Overall, this experiment provided a visual comparison between cells grown on EWA and Matrigel®. This study showed evidence for maintaining cell growth and spheroid formation. Additionally, this study confirmed that there are morphological differences in cells grown on different scaffolds, and even within scaffolds, depending on its physical properties. While this experiment showed evidence of spheroid formation of salivary cells over 20 days—highlighting the potential use of EWA as an alternative scaffold for salivary cell culture—further biological studies are needed to provide further information and evidence for the use of EWA as scaffold, particularly regarding the impact of certain EWA scaffold characteristics on cell morphology, differentiation, function, migration, survivability, and growth.
4. Discussion
Throughout this study, we were able to display various advantages and traits of using egg white alginate as an alternative to Matrigel.
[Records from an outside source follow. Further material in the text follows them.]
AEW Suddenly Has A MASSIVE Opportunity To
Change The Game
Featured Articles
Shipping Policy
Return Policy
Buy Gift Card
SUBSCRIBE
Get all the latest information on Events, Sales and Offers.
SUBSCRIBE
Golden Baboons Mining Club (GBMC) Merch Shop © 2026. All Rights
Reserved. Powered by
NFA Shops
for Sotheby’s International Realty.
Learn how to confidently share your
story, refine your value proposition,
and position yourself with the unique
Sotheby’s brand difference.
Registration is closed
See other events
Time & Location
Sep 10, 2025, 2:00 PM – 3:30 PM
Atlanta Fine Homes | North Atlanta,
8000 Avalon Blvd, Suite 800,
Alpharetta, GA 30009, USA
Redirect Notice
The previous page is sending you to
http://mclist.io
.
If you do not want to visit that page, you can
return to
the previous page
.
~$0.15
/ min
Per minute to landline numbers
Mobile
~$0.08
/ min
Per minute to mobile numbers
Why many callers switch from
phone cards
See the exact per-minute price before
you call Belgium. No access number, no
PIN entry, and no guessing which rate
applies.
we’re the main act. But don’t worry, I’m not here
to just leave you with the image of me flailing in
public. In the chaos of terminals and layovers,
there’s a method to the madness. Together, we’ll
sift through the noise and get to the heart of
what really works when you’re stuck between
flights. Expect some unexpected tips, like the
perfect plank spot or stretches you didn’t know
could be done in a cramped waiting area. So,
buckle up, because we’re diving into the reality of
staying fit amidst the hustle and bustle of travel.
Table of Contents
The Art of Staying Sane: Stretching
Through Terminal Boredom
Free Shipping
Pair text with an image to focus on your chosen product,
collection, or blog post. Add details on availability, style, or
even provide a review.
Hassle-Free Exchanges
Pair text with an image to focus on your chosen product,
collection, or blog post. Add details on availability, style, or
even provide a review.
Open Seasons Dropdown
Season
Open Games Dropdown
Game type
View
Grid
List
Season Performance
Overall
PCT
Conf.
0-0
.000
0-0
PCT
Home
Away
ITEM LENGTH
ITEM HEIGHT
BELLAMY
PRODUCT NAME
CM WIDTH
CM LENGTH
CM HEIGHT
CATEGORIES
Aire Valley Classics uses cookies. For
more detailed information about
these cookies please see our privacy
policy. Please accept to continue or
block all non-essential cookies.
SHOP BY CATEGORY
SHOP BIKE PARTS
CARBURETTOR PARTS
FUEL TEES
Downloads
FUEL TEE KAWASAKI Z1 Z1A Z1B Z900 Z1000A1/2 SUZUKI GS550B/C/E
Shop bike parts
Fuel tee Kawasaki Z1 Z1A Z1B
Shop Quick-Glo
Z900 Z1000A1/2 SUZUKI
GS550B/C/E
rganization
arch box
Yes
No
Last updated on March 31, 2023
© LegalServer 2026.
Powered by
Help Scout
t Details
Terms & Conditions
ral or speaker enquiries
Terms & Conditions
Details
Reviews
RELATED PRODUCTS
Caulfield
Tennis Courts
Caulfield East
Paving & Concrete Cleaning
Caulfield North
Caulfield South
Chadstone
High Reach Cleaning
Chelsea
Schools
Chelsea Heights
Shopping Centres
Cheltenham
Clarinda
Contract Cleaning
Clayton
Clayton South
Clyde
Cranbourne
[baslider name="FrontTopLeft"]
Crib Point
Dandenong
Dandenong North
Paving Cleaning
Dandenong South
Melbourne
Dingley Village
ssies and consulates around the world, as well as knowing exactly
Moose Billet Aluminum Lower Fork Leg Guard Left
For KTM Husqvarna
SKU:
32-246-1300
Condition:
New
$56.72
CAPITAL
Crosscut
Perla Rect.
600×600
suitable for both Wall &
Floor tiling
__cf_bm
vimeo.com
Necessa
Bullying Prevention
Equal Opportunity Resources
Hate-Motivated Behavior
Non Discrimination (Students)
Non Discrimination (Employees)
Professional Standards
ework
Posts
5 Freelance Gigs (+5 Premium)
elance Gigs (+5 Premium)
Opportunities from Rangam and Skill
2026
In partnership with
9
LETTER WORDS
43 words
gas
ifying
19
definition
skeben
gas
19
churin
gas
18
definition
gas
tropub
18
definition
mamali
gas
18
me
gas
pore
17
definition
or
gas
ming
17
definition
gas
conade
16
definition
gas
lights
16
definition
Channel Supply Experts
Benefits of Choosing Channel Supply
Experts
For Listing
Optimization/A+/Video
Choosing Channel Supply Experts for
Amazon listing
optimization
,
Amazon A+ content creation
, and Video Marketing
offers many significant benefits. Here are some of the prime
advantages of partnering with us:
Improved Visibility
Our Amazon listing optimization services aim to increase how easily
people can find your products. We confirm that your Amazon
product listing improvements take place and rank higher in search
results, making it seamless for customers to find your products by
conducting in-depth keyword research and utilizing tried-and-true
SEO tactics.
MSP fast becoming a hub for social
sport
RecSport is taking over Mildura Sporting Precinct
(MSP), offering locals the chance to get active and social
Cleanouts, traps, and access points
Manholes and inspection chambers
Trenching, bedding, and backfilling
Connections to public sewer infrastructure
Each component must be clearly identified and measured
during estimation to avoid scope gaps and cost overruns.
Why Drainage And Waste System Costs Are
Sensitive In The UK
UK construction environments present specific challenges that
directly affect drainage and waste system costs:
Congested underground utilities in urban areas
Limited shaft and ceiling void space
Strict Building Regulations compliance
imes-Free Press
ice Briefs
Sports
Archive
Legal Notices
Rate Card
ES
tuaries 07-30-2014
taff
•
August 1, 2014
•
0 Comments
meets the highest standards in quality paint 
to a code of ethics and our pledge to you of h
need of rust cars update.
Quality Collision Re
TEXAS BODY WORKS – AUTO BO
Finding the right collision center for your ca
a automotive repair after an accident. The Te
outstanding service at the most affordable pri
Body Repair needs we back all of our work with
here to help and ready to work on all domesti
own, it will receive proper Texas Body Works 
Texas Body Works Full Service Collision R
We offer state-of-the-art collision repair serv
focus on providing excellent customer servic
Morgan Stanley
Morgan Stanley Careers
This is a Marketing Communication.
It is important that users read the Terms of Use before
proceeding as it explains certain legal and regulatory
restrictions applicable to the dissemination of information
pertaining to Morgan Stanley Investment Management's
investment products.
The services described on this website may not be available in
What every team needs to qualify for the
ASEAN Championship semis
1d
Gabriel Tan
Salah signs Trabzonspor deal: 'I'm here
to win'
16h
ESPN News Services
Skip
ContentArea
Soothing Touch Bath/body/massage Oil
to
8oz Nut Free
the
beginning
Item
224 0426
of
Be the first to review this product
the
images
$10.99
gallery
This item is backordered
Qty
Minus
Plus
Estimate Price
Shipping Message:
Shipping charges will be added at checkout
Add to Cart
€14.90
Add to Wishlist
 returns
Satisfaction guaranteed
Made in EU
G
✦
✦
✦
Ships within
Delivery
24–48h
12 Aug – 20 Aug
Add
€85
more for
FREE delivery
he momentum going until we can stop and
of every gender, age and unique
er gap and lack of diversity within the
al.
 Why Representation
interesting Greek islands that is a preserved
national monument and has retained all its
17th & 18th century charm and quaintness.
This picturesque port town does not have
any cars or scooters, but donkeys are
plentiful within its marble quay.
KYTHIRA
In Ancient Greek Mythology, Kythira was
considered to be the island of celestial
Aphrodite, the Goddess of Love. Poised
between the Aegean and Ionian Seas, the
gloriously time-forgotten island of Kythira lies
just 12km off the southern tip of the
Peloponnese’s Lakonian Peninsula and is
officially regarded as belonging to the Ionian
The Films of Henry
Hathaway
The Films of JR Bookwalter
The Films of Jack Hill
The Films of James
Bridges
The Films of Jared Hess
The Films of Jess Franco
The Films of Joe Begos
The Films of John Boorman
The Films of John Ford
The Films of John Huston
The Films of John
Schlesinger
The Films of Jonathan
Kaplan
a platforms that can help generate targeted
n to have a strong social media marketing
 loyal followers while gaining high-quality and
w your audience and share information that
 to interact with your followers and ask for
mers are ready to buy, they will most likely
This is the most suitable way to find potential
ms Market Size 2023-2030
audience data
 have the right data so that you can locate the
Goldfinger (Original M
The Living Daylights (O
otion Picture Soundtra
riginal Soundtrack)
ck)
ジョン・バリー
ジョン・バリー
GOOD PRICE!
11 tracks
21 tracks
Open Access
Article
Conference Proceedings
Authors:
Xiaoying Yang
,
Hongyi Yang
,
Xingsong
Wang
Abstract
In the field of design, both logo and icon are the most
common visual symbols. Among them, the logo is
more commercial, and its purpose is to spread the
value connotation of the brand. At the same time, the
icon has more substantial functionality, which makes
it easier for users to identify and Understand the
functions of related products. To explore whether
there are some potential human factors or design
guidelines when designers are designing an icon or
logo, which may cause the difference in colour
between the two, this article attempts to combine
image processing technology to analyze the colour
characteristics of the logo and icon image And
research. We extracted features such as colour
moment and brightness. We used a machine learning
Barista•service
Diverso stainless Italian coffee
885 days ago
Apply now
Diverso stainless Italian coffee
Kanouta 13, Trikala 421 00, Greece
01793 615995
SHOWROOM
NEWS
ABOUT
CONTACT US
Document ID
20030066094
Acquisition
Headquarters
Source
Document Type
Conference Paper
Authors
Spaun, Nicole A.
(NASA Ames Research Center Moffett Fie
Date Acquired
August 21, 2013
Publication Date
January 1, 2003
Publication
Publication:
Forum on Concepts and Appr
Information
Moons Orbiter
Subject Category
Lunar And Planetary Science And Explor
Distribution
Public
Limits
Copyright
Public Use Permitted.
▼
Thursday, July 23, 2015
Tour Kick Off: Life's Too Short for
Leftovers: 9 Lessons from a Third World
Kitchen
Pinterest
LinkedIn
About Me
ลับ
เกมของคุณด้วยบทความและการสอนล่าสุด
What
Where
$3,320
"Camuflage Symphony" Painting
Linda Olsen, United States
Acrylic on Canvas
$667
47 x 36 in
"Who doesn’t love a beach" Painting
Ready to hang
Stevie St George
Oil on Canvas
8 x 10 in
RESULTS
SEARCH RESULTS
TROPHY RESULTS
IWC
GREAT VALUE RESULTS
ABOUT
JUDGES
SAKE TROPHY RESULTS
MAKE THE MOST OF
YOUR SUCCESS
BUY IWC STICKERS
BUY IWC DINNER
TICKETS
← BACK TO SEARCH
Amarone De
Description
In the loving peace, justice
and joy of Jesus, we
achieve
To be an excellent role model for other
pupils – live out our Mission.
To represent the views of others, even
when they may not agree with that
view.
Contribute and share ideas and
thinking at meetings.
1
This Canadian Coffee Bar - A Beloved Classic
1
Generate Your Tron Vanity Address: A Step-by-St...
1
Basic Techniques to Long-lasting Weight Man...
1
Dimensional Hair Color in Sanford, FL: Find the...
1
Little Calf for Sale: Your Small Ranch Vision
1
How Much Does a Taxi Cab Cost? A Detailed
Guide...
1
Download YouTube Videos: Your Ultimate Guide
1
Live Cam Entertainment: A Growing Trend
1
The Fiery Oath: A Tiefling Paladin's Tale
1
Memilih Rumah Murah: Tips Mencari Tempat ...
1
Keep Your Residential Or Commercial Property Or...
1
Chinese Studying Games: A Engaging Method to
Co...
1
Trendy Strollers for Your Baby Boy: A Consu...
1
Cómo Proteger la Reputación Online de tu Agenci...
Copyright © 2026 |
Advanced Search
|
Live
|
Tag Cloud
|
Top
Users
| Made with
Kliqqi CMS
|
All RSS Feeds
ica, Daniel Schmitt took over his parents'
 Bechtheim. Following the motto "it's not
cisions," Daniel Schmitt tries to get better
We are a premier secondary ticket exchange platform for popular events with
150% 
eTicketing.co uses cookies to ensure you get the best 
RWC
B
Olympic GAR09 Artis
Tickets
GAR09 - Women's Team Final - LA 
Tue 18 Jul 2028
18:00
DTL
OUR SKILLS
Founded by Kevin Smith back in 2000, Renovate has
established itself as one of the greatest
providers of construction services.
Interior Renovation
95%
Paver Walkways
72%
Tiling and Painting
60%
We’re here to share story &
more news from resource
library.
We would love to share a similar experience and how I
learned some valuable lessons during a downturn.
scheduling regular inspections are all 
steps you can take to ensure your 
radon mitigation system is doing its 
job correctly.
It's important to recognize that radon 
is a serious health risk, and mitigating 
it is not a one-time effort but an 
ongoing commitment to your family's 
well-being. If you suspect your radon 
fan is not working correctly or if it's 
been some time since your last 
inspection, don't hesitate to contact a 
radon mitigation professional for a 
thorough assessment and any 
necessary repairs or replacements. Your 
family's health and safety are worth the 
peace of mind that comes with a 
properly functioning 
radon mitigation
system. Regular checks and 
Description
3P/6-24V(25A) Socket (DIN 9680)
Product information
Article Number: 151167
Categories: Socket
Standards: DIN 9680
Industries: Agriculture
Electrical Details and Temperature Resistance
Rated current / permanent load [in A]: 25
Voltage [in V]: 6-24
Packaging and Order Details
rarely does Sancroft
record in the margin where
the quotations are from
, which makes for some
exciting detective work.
The slower degradation rate of EWA provides researchers with the advantage of performing longer-term studies. Additionally, its more robust characteristics enable researchers to follow specific population of cells on the scaffold throughout the duration of the experiment, with minimized risk of losing track of specific cell groups. The results in our study also suggest that EWA is a feasible scaffold for salivary cell culture. Relative to Matrigel, our study showed that EWA is both capable of culturing larger spheroids and for longer due to a slower degradation rate. However, because this is a pilot study exploring novelties of EWA as a scaffold, there remain unknowns that require future studies to confirm and reinforce our findings. For example, while our results show that EWA is capable of culturing larger spheroids, the effects of EWA on cellular gene and protein expression and regulation, cell interaction and organization, and morphological and functional changes are not known. Future studies could aim to monitor specific key protein expression such as AQP-5 throughout the duration of the study to determine changes in function.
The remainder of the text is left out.